> Record set
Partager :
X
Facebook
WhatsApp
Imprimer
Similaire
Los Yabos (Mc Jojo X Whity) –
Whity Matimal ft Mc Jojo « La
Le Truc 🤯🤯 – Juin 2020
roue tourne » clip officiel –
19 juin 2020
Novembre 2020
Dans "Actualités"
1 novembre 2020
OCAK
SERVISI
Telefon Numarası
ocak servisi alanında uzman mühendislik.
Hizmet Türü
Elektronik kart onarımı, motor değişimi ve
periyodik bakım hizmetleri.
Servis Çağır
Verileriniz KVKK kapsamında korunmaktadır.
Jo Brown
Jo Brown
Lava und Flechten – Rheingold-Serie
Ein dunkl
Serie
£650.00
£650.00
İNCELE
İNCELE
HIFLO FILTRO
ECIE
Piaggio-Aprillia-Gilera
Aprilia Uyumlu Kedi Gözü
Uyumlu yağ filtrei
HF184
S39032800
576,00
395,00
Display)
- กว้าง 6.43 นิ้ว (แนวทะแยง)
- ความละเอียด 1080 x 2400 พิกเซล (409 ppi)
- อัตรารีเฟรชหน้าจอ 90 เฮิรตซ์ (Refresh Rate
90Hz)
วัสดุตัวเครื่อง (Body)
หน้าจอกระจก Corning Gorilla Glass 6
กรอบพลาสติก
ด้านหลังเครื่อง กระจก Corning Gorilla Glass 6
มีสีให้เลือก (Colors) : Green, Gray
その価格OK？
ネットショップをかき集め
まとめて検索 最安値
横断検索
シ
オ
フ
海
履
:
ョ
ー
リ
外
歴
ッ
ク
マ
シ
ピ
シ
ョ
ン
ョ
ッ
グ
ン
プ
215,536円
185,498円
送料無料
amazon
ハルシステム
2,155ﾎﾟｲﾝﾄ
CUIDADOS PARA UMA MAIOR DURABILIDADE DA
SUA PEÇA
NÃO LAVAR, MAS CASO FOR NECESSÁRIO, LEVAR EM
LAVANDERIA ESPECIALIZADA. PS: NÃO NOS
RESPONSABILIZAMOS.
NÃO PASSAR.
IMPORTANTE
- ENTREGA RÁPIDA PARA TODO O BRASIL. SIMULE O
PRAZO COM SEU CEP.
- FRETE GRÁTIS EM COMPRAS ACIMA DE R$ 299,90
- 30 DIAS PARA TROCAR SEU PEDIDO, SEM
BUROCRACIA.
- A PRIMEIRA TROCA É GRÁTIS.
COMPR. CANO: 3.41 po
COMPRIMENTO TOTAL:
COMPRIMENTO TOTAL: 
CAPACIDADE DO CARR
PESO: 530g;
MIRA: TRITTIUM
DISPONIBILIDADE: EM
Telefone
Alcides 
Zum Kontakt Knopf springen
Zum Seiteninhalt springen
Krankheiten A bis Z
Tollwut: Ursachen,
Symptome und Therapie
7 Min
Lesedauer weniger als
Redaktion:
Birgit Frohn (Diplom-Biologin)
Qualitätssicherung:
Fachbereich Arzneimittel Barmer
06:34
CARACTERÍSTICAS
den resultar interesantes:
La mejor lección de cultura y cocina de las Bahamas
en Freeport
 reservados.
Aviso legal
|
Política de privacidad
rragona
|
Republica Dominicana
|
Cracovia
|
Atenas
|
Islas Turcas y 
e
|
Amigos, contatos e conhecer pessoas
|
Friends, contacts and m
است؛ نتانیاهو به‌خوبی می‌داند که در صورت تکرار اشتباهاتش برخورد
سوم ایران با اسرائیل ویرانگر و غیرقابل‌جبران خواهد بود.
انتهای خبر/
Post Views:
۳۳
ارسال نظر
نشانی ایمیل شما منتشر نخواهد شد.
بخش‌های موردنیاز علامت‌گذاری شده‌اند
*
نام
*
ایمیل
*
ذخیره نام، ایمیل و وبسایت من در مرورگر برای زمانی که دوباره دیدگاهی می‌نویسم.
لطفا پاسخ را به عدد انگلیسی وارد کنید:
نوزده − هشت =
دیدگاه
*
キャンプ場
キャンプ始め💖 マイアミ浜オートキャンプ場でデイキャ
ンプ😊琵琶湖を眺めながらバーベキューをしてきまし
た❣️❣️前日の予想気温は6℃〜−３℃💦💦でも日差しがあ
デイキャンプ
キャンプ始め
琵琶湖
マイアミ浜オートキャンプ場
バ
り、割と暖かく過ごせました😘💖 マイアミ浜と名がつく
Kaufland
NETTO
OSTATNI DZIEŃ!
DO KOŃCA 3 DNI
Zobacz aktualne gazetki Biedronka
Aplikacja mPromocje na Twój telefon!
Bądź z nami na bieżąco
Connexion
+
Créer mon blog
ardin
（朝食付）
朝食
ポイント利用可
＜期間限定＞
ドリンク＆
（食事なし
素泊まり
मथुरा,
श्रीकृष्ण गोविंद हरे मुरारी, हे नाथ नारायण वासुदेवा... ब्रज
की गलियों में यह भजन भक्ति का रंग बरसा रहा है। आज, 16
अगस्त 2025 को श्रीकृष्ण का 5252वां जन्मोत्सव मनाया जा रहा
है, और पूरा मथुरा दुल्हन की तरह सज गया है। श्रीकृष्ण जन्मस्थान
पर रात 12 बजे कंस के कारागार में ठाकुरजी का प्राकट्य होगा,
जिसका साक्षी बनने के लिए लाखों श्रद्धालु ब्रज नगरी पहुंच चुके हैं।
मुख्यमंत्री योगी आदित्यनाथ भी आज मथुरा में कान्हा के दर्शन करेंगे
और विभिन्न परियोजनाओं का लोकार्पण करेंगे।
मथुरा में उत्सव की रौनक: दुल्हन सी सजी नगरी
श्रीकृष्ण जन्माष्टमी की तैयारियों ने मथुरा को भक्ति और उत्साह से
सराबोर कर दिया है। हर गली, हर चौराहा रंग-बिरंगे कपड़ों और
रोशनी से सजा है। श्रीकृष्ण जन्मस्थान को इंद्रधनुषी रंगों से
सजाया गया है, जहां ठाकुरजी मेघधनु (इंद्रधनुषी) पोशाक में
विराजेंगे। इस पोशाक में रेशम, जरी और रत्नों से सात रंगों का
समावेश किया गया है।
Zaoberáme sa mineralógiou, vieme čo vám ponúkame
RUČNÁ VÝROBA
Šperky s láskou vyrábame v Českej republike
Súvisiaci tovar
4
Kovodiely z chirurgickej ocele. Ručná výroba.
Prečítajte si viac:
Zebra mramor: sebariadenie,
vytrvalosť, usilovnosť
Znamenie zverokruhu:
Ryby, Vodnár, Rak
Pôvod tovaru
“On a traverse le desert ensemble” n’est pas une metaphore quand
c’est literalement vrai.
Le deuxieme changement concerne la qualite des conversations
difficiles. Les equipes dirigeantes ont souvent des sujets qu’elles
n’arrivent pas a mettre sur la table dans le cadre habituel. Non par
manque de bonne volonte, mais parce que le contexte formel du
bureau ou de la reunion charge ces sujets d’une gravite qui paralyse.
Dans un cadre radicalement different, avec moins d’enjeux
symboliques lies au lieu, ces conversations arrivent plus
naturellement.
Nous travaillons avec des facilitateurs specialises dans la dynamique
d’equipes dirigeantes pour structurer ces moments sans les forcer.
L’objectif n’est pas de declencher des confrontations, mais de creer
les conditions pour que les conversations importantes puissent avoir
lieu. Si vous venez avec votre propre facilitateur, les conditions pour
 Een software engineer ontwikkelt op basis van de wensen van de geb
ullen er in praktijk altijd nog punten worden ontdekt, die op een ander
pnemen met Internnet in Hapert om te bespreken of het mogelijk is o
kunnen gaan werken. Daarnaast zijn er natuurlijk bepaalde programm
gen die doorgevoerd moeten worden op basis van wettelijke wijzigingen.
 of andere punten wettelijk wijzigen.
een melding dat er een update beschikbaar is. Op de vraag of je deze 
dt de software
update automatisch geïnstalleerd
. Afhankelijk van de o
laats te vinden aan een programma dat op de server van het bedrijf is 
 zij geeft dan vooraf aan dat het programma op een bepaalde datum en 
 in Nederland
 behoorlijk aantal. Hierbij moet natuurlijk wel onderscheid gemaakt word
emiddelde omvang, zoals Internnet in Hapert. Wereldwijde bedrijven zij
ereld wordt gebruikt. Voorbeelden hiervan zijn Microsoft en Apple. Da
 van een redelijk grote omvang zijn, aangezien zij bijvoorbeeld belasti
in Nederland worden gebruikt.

> Brief
Only the lines from the beginning of the listing through the line containing "Hizmet Türü" are wanted, each restated word for word.

> Answer below
Partager :
X
Facebook
WhatsApp
Imprimer
Similaire
Los Yabos (Mc Jojo X Whity) –
Whity Matimal ft Mc Jojo « La
Le Truc 🤯🤯 – Juin 2020
roue tourne » clip officiel –
19 juin 2020
Novembre 2020
Dans "Actualités"
1 novembre 2020
OCAK
SERVISI
Telefon Numarası
ocak servisi alanında uzman mühendislik.
Hizmet Türü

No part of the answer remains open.